* [Records provided]:

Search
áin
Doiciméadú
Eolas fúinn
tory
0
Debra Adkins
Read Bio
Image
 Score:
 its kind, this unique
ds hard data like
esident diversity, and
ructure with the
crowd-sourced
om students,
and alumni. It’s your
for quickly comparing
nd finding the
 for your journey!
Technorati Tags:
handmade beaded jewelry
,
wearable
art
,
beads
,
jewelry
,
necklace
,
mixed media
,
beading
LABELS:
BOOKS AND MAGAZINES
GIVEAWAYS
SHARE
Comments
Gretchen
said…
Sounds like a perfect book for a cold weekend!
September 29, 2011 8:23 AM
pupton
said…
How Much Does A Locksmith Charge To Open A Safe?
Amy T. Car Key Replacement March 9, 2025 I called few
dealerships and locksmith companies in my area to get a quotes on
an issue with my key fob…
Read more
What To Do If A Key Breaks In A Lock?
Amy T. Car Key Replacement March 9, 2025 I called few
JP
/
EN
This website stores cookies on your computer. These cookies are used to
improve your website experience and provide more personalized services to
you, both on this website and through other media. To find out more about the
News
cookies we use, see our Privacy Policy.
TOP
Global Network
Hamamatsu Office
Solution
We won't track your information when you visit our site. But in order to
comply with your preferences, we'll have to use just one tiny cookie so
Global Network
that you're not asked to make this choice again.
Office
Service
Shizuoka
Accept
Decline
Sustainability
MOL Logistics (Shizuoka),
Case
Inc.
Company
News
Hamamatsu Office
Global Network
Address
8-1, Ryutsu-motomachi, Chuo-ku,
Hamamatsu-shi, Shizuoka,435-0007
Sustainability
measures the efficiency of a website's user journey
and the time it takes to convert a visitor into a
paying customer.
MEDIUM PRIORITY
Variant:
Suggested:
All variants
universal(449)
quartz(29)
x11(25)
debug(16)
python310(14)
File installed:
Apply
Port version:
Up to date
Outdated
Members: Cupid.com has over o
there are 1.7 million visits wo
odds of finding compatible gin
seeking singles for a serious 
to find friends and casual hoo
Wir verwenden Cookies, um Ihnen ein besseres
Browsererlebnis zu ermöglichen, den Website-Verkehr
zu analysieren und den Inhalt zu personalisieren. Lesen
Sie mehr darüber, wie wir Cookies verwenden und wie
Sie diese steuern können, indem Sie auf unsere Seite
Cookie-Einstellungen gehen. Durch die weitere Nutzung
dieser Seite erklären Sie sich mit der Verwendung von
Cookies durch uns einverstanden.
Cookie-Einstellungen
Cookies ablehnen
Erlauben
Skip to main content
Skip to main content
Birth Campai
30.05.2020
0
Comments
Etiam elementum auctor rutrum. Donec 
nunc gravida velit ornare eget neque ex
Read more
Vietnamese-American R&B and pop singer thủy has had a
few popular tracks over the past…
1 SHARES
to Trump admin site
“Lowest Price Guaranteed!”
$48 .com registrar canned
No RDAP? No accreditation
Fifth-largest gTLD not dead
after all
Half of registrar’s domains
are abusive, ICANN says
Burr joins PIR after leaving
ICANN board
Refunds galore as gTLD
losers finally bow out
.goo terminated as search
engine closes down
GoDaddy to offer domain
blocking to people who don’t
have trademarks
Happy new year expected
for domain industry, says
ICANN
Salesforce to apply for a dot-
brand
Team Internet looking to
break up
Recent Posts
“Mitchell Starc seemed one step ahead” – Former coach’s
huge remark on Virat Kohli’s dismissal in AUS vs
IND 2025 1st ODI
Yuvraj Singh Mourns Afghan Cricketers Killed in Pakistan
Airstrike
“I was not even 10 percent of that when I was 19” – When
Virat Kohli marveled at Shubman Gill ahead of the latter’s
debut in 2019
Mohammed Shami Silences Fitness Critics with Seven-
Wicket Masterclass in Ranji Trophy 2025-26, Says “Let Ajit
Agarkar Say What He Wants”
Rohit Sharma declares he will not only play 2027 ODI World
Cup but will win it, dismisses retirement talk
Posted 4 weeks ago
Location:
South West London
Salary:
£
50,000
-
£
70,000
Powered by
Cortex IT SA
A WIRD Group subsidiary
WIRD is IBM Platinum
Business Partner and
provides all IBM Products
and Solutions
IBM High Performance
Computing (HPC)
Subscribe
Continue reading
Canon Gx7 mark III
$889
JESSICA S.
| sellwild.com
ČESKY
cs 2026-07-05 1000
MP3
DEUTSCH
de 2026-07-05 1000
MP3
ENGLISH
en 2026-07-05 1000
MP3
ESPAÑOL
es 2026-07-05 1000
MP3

* [Exercise aim]: Write the material out once more so that every line matches the original.

* [Solution to this exercise]:
Search
áin
Doiciméadú
Eolas fúinn
tory
0
Debra Adkins
Read Bio
Image
 Score:
 its kind, this unique
ds hard data like
esident diversity, and
ructure with the
crowd-sourced
om students,
and alumni. It’s your
for quickly comparing
nd finding the
 for your journey!
Technorati Tags:
handmade beaded jewelry
,
wearable
art
,
beads
,
jewelry
,
necklace
,
mixed media
,
beading
LABELS:
BOOKS AND MAGAZINES
GIVEAWAYS
SHARE
Comments
Gretchen
said…
Sounds like a perfect book for a cold weekend!
September 29, 2011 8:23 AM
pupton
said…
How Much Does A Locksmith Charge To Open A Safe?
Amy T. Car Key Replacement March 9, 2025 I called few
dealerships and locksmith companies in my area to get a quotes on
an issue with my key fob…
Read more
What To Do If A Key Breaks In A Lock?
Amy T. Car Key Replacement March 9, 2025 I called few
JP
/
EN
This website stores cookies on your computer. These cookies are used to
improve your website experience and provide more personalized services to
you, both on this website and through other media. To find out more about the
News
cookies we use, see our Privacy Policy.
TOP
Global Network
Hamamatsu Office
Solution
We won't track your information when you visit our site. But in order to
comply with your preferences, we'll have to use just one tiny cookie so
Global Network
that you're not asked to make this choice again.
Office
Service
Shizuoka
Accept
Decline
Sustainability
MOL Logistics (Shizuoka),
Case
Inc.
Company
News
Hamamatsu Office
Global Network
Address
8-1, Ryutsu-motomachi, Chuo-ku,
Hamamatsu-shi, Shizuoka,435-0007
Sustainability
measures the efficiency of a website's user journey
and the time it takes to convert a visitor into a
paying customer.
MEDIUM PRIORITY
Variant:
Suggested:
All variants
universal(449)
quartz(29)
x11(25)
debug(16)
python310(14)
File installed:
Apply
Port version:
Up to date
Outdated
Members: Cupid.com has over o
there are 1.7 million visits wo
odds of finding compatible gin
seeking singles for a serious 
to find friends and casual hoo
Wir verwenden Cookies, um Ihnen ein besseres
Browsererlebnis zu ermöglichen, den Website-Verkehr
zu analysieren und den Inhalt zu personalisieren. Lesen
Sie mehr darüber, wie wir Cookies verwenden und wie
Sie diese steuern können, indem Sie auf unsere Seite
Cookie-Einstellungen gehen. Durch die weitere Nutzung
dieser Seite erklären Sie sich mit der Verwendung von
Cookies durch uns einverstanden.
Cookie-Einstellungen
Cookies ablehnen
Erlauben
Skip to main content
Skip to main content
Birth Campai
30.05.2020
0
Comments
Etiam elementum auctor rutrum. Donec 
nunc gravida velit ornare eget neque ex
Read more
Vietnamese-American R&B and pop singer thủy has had a
few popular tracks over the past…
1 SHARES
to Trump admin site
“Lowest Price Guaranteed!”
$48 .com registrar canned
No RDAP? No accreditation
Fifth-largest gTLD not dead
after all
Half of registrar’s domains
are abusive, ICANN says
Burr joins PIR after leaving
ICANN board
Refunds galore as gTLD
losers finally bow out
.goo terminated as search
engine closes down
GoDaddy to offer domain
blocking to people who don’t
have trademarks
Happy new year expected
for domain industry, says
ICANN
Salesforce to apply for a dot-
brand
Team Internet looking to
break up
Recent Posts
“Mitchell Starc seemed one step ahead” – Former coach’s
huge remark on Virat Kohli’s dismissal in AUS vs
IND 2025 1st ODI
Yuvraj Singh Mourns Afghan Cricketers Killed in Pakistan
Airstrike
“I was not even 10 percent of that when I was 19” – When
Virat Kohli marveled at Shubman Gill ahead of the latter’s
debut in 2019
Mohammed Shami Silences Fitness Critics with Seven-
Wicket Masterclass in Ranji Trophy 2025-26, Says “Let Ajit
Agarkar Say What He Wants”
Rohit Sharma declares he will not only play 2027 ODI World
Cup but will win it, dismisses retirement talk
Posted 4 weeks ago
Location:
South West London
Salary:
£
50,000
-
£
70,000
Powered by
Cortex IT SA
A WIRD Group subsidiary
WIRD is IBM Platinum
Business Partner and
provides all IBM Products
and Solutions
IBM High Performance
Computing (HPC)
Subscribe
Continue reading
Canon Gx7 mark III
$889
JESSICA S.
| sellwild.com
ČESKY
cs 2026-07-05 1000
MP3
DEUTSCH
de 2026-07-05 1000
MP3
ENGLISH
en 2026-07-05 1000
MP3
ESPAÑOL
es 2026-07-05 1000
MP3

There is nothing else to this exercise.